Charles Martel et la bataille de Poitiers est un ouvrage particulièrement réussi et pertinent, toujours d’actualité. C’est d’autant plus remarquable que la rigueur des auteurs est bien visible et qu’ils sont particulièrement prolixes sur leur méthode : en témoignent les riches annexes, les déclarations systématiquement et richement annotées, les concessions que font les auteurs à leurs éventuels détracteurs. On le souligne d’autant plus que le livre, n’étant pas publié dans une maison d’édition “universitaire”, pourrait très bien ne pas s’encombrer de tout cela. On peut aussi remarquer un travail impressionnant au niveau des sources et de leur traitement, variées et au traitement clair, passant de manuels scolaires de l’immédiat après seconde guerre mondiale à des enluminures du bas moyen-âge.

L’engagement politique des auteurs, qu’on ne peut pas ne pas évoquer (précisons, entre autres, que la totalité des ouvrages écrits par William Blanc ont été publiés aux éditions Libertalia), n’est d’ailleurs que bien peu visible dans ces pages, et on ne pourra pas les accuser d’avoir réalisé un pamphlet mensonger ou leur livrer un procès d’intention. Surtout, le livre ne tombe jamais dans une caricature qui transformerait le sens de l’événement : alors que certains parlent aujourd’hui de la bataille de Poitiers comme d’une simple escarmouche, que d’autres l’évoquent comme une rencontre presque pacifique entre deux civilisations, Blanc et Naudin soulignent justement que cette bataille n’est pas un non-événement, mais qu’elle est à restituer dans un contexte bien plus large. La postface ajoutée en 2017 l’explique par ailleurs très bien, et insiste sur le fait que la bataille de Poitiers faisant aujourd’hui partie des questions historiques “chaudes”, ouvrir un débat sur le sujet est aujourd’hui tout à fait envisageable et permettrait justement aux historiens de remettre en question le supposé choc civilisationnel qu’aurait constitué la bataille.
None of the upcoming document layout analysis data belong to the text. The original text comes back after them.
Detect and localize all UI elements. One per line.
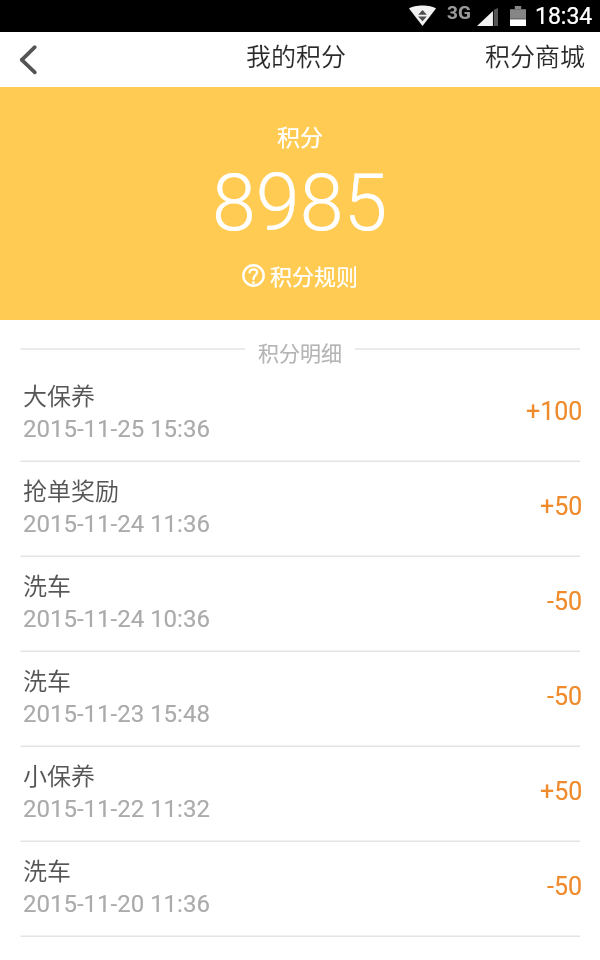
- staticText: 洗车: [23, 662, 71, 697]
- staticText: +100: [526, 397, 583, 426]
- button[interactable]: 抢单奖励: [0, 462, 600, 557]
- staticText: 我的积分: [246, 37, 347, 73]
- staticText: 洗车: [23, 852, 71, 887]
- staticText: 积分规则: [270, 259, 359, 291]
- button[interactable]: 小保养: [0, 747, 600, 842]
- button[interactable]: 洗车: [0, 652, 600, 747]
- button[interactable]: 积分商城: [0, 32, 600, 87]
- button[interactable]: 洗车: [0, 842, 600, 937]
- button[interactable]: 洗车: [0, 557, 600, 652]
- staticText: 2015-11-24 10:36: [23, 605, 210, 633]
- staticText: -50: [547, 872, 583, 901]
- staticText: 大保养: [23, 377, 95, 412]
- staticText: 积分: [277, 119, 323, 152]
- staticText: 2015-11-25 15:36: [23, 415, 210, 443]
- staticText: 积分明细: [258, 337, 342, 367]
- staticText: +50: [540, 777, 583, 806]
- button[interactable]: 大保养: [0, 367, 600, 462]
- staticText: -50: [547, 587, 583, 616]
- staticText: 洗车: [23, 567, 71, 602]
- staticText: 8985: [212, 157, 388, 250]
- staticText: 2015-11-23 15:48: [23, 700, 210, 728]
- staticText: 2015-11-20 11:36: [23, 890, 210, 918]
- button[interactable]: 积分规则: [240, 259, 361, 291]
- staticText: 2015-11-24 11:36: [23, 510, 210, 538]
- staticText: 2015-11-22 11:32: [23, 795, 210, 823]
- staticText: 18:34: [535, 3, 593, 30]
- staticText: 小保养: [23, 757, 95, 792]
- button[interactable]: Back: [0, 32, 58, 87]
- staticText: 抢单奖励: [23, 472, 119, 507]
- staticText: -50: [547, 682, 583, 711]
- staticText: 积分商城: [485, 37, 586, 73]
- staticText: 3G: [447, 1, 471, 23]
- staticText: +50: [540, 492, 583, 521]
La seule véritable critique qu’on pourrait adresser à l’ouvrage est d’ailleurs assumée et explicitement évoquée en conclusion : qu’en est-il de Poitiers ailleurs? On sait que la bataille de Poitiers est utilisée en effet miroir dans la propagande de l’État Islamique ou complétement transformée dans certains discours politiques communautaristes. On pourrait donc se demander comment la bataille est vue de l’autre côté de la méditerranée ou au moyen-orient, les auteurs regrettant que leur méconnaissance de l’arabe les empêche de s’intéresser à ces questions. Je noterais cependant un autre manque, qui existe peut-être également pour des raisons linguistiques : on pourrait se demander comment est vue la bataille (et plus largement la période d’Al-Andalus) dans l’historiographie, dans les mémoires, dans le monde scolaire et dans la sphère publique espagnole.